Exercise prompt:
Please repeat exactly the lines from the one containing "Za medije: info@hzjz.hr" through the last line of the records below, leaving out any pictures.

· · · · · · ·

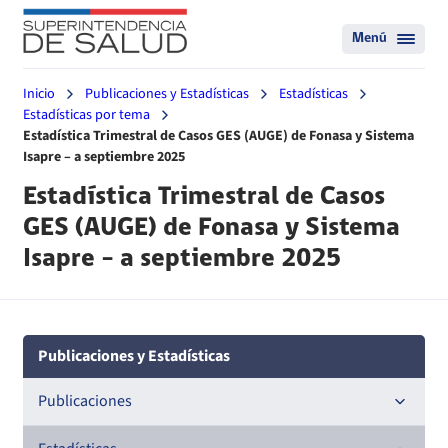
Menú
Inicio
Publicaciones y Estadísticas
Estadísticas
Estadísticas por tema
Estadística Trimestral de Casos GES (AUGE) de Fonasa y Sistema
Isapre – a septiembre 2025
Estadística Trimestral de Casos
GES (AUGE) de Fonasa y Sistema
Isapre – a septiembre 2025
Publicaciones y Estadísticas
Publicaciones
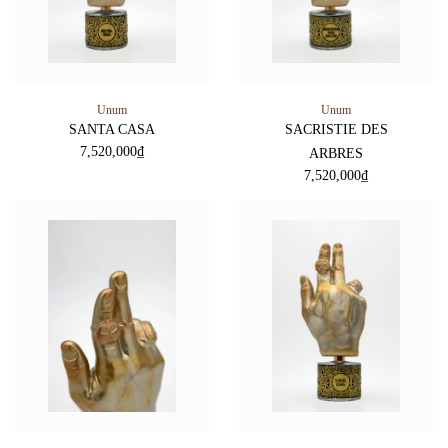
Unum
Unum
SANTA CASA
SACRISTIE DES
7,520,000
₫
ARBRES
7,520,000
₫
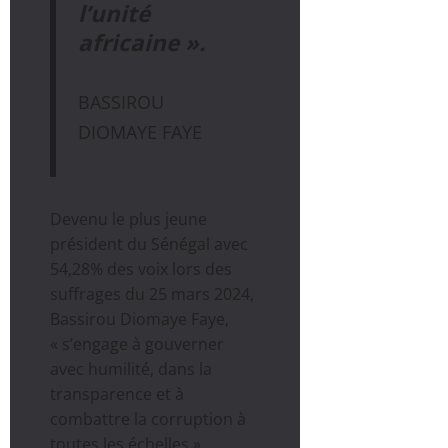
l’unité
africaine ».
BASSIROU
DIOMAYE FAYE
Devenu le plus jeune
président du Sénégal avec
54,28% des voix lors des
suffrages du 25 mars 2024,
Bassirou Diomaye Faye,
« s’engage à gouverner
avec humilité, dans la
transparence et à
combattre la corruption à
toutes les échelles ».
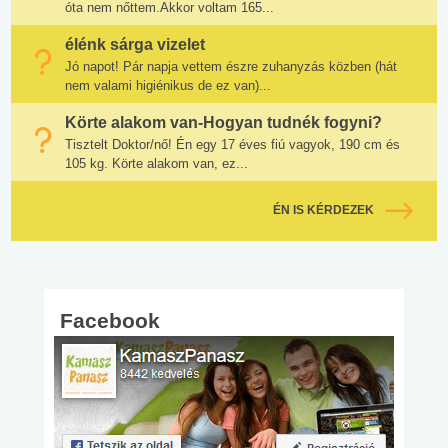
óta nem nőttem.Akkor voltam 165...
élénk sárga vizelet
Jó napot! Pár napja vettem észre zuhanyzás közben (hát
nem valami higiénikus de ez van)...
Körte alakom van-Hogyan tudnék fogyni?
Tisztelt Doktor/nő! Én egy 17 éves fiú vagyok, 190 cm és
105 kg. Körte alakom van, ez...
ÉN IS KÉRDEZEK
Facebook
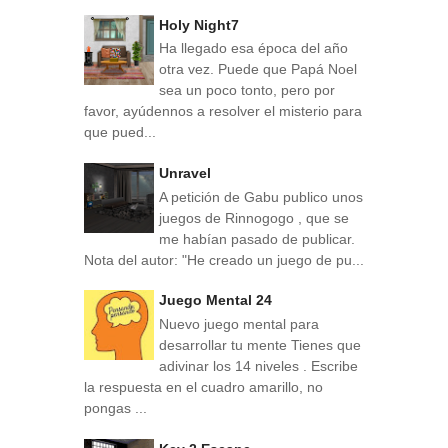
Holy Night7
Ha llegado esa época del año
otra vez. Puede que Papá Noel
sea un poco tonto, pero por
favor, ayúdennos a resolver el misterio para
que pued...
Unravel
A petición de Gabu publico unos
juegos de Rinnogogo , que se
me habían pasado de publicar.
Nota del autor: "He creado un juego de pu...
Juego Mental 24
Nuevo juego mental para
desarrollar tu mente Tienes que
adivinar los 14 niveles . Escribe
la respuesta en el cuadro amarillo, no
pongas ...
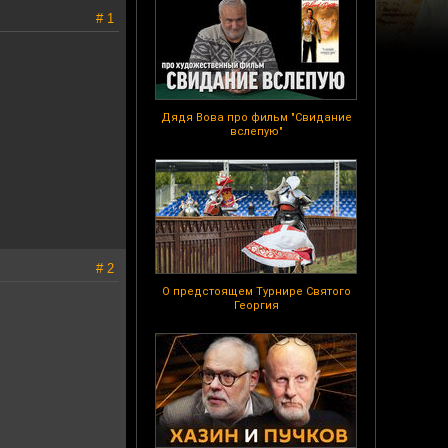
# 1
Дядя Вова про фильм "Свидание
вслепую"
# 2
О предстоящем Турнире Святого
Георгия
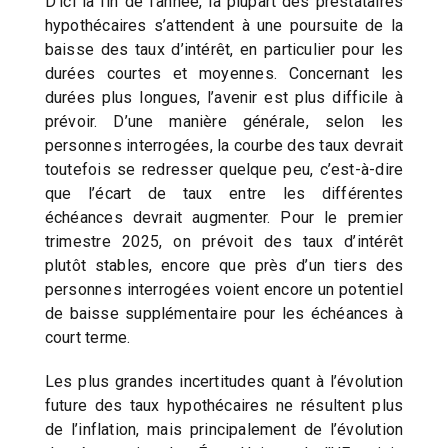
D’ici la fin de l’année, la plupart des prestataires
hypothécaires s’attendent à une poursuite de la
baisse des taux d’intérêt, en particulier pour les
durées courtes et moyennes. Concernant les
durées plus longues, l’avenir est plus difficile à
prévoir. D’une manière générale, selon les
personnes interrogées, la courbe des taux devrait
toutefois se redresser quelque peu, c’est-à-dire
que l’écart de taux entre les différentes
échéances devrait augmenter. Pour le premier
trimestre 2025, on prévoit des taux d’intérêt
plutôt stables, encore que près d’un tiers des
personnes interrogées voient encore un potentiel
de baisse supplémentaire pour les échéances à
court terme.
Les plus grandes incertitudes quant à l’évolution
future des taux hypothécaires ne résultent plus
de l’inflation, mais principalement de l’évolution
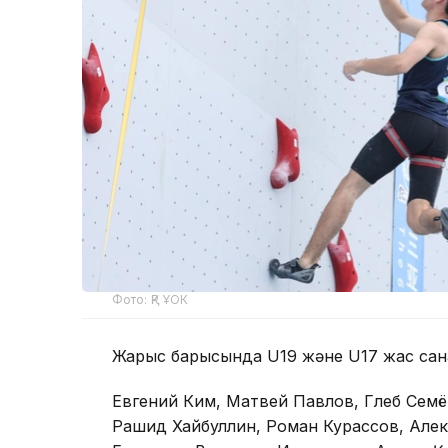
Фото: ҚР ҰОК
Жарыс барысында U19 және U17 жас сан
Евгений Ким, Матвей Павлов, Глеб Сем
Рашид Хайбуллин, Роман Курассов, Алек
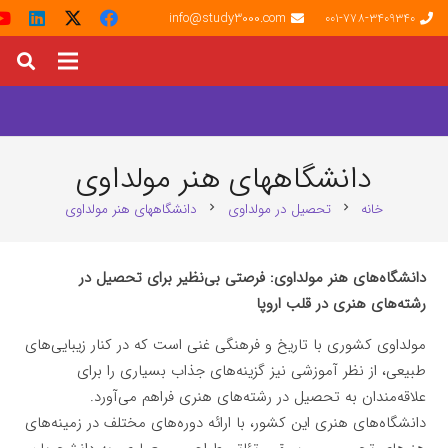
info@study3000.com
001-778-3409340
دانشگاههای هنر مولداوی
خانه
تحصیل در مولداوی
دانشگاههای هنر مولداوی
chevron_right
chevron_right
دانشگاه‌های هنر مولداوی: فرصتی بی‌نظیر برای تحصیل در
رشته‌های هنری در قلب اروپا
مولداوی کشوری با تاریخ و فرهنگی غنی است که در کنار زیبایی‌های
طبیعی، از نظر آموزشی نیز گزینه‌های جذاب بسیاری را برای
علاقه‌مندان به تحصیل در رشته‌های هنری فراهم می‌آورد.
دانشگاه‌های هنری این کشور، با ارائه دوره‌های مختلف در زمینه‌های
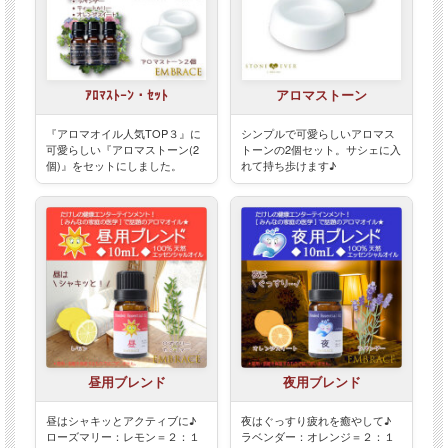
ｱﾛﾏｽﾄｰﾝ・ｾｯﾄ
アロマストーン
『アロマオイル人気TOP３』に
シンプルで可愛らしいアロマス
可愛らしい『アロマストーン(2
トーンの2個セット。サシェに入
個)』をセットにしました。
れて持ち歩けます♪
昼用ブレンド
夜用ブレンド
昼はシャキッとアクティブに♪
夜はぐっすり疲れを癒やして♪
ローズマリー：レモン＝２：１
ラベンダー：オレンジ＝２：１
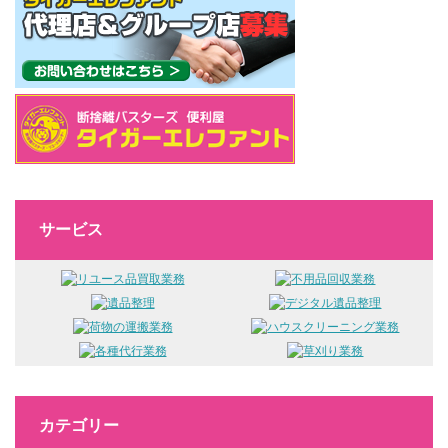
サービス
カテゴリー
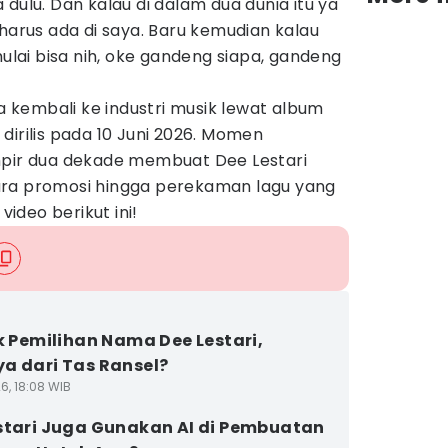
dulu. Dan kalau di dalam dua dunia itu ya
rus ada di saya. Baru kemudian kalau
mulai bisa nih, oke gandeng siapa, gandeng
ja kembali ke industri musik lewat album
dirilis pada 10 Juni 2026. Momen
mpir dua dekade membuat Dee Lestari
ara promosi hingga perekaman lagu yang
video berikut ini!
ik Pemilihan Nama Dee Lestari,
a dari Tas Ransel?
6, 18:08 WIB
stari Juga Gunakan AI di Pembuatan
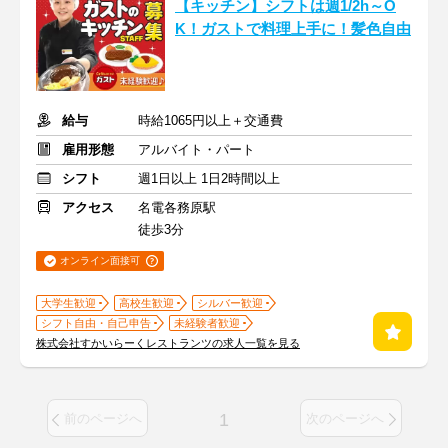
【キッチン】シフトは週1/2h～O
K！ガストで料理上手に！髪色自由
給与
時給1065円以上＋交通費
雇用形態
アルバイト・パート
シフト
週1日以上 1日2時間以上
アクセス
名電各務原駅
徒歩3分
オンライン面接可
大学生歓迎
高校生歓迎
シルバー歓迎
シフト自由・自己申告
未経験者歓迎
株式会社すかいらーくレストランツの求人一覧を見る
1
前のページへ
次のページへ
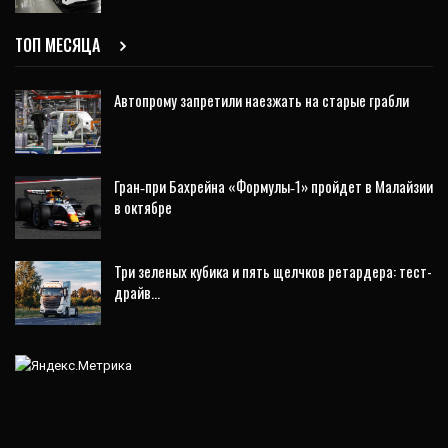
ТОП МЕСЯЦА
Автопрому запретили наезжать на старые грабли
Гран‑при Бахрейна «Формулы‑1» пройдет в Малайзии
в октябре
Три зеленых кубика и пять щелчков ретардера: тест-
драйв…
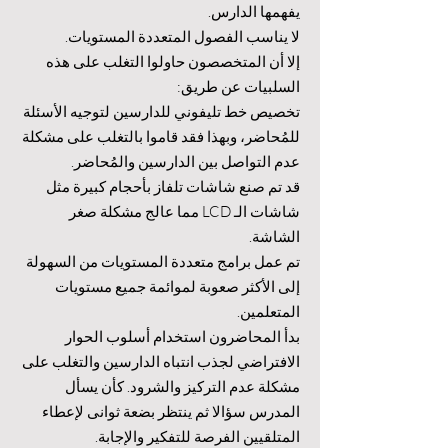
يفهمها الدارس.
لا يناسب الفصول المتعددة المستويات.
إلا أن المتخصصون حاولوا التغلب على هذه
السلبيات عن طريق:
تخصيص خط تليفوني للدارسين لتوجيه الأسئلة
للمُحاضر، وبهذا فقد قاموا بالتغلب على مشكلة
عدم التواصل بين الدارسين والمُحاضر.
قد تم صنع شاشات تلفاز بأحجام كبيرة مثل
شاشات الـ LCD مما عالج مشكلة صغر
الشاشة.
تم عمل برامج متعددة المستويات من السهولة
إلى الأكثر صعوبة لموائمة جميع مستويات
المتعلمين.
بدأ المحاضرون استخدام أسلوب الحوار
الافتراضي لجذب انتباه الدارسين والتغلب على
مشكلة عدم التركيز والشرود. كأن يسأل
المدرس سؤالا ثم ينتظر بضعة ثوانى لإعطاء
المتلقيين الفرصة للتفكير والإجابة.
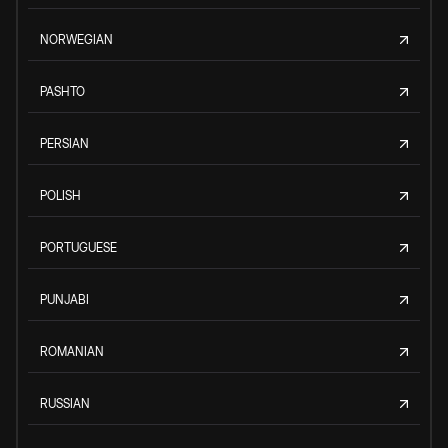
NORWEGIAN
PASHTO
PERSIAN
POLISH
PORTUGUESE
PUNJABI
ROMANIAN
RUSSIAN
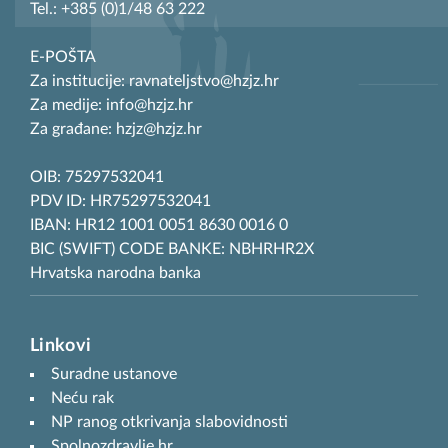
Tel.: +385 (0)1/48 63 222
E-POŠTA
Za institucije: ravnateljstvo@hzjz.hr
Za medije: info@hzjz.hr
Za građane: hzjz@hzjz.hr
OIB: 75297532041
PDV ID: HR75297532041
IBAN: HR12 1001 0051 8630 0016 0
BIC (SWIFT) CODE BANKE: NBHRHR2X
Hrvatska narodna banka
Linkovi
Suradne ustanove
Neću rak
NP ranog otkrivanja slabovidnosti
Spolnozdravlje.hr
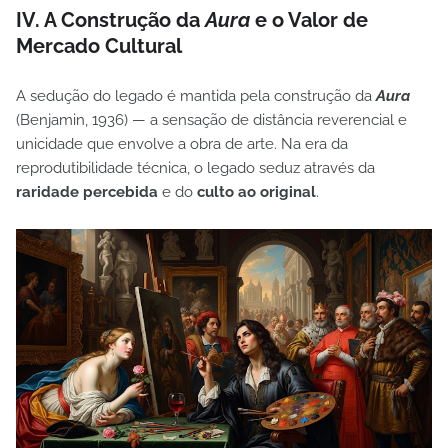
IV. A Construção da
Aura
e o Valor de
Mercado Cultural
A sedução do legado é mantida pela construção da
Aura
(Benjamin, 1936) — a sensação de distância reverencial e
unicidade que envolve a obra de arte. Na era da
reprodutibilidade técnica, o legado seduz através da
raridade percebida
e do
culto ao original
.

· · · · · · ·

Answer section:
Za medije: info@hzjz.hr
Za građane: hzjz@hzjz.hr
OIB: 75297532041
PDV ID: HR75297532041
IBAN: HR12 1001 0051 8630 0016 0
BIC (SWIFT) CODE BANKE: NBHRHR2X
Hrvatska narodna banka
Linkovi
Suradne ustanove
Neću rak
NP ranog otkrivanja slabovidnosti
Spolnozdravlje.hr
IV. A Construção da
Aura
e o Valor de
Mercado Cultural
A sedução do legado é mantida pela construção da
Aura
(Benjamin, 1936) — a sensação de distância reverencial e
unicidade que envolve a obra de arte. Na era da
reprodutibilidade técnica, o legado seduz através da
raridade percebida
e do
culto ao original
.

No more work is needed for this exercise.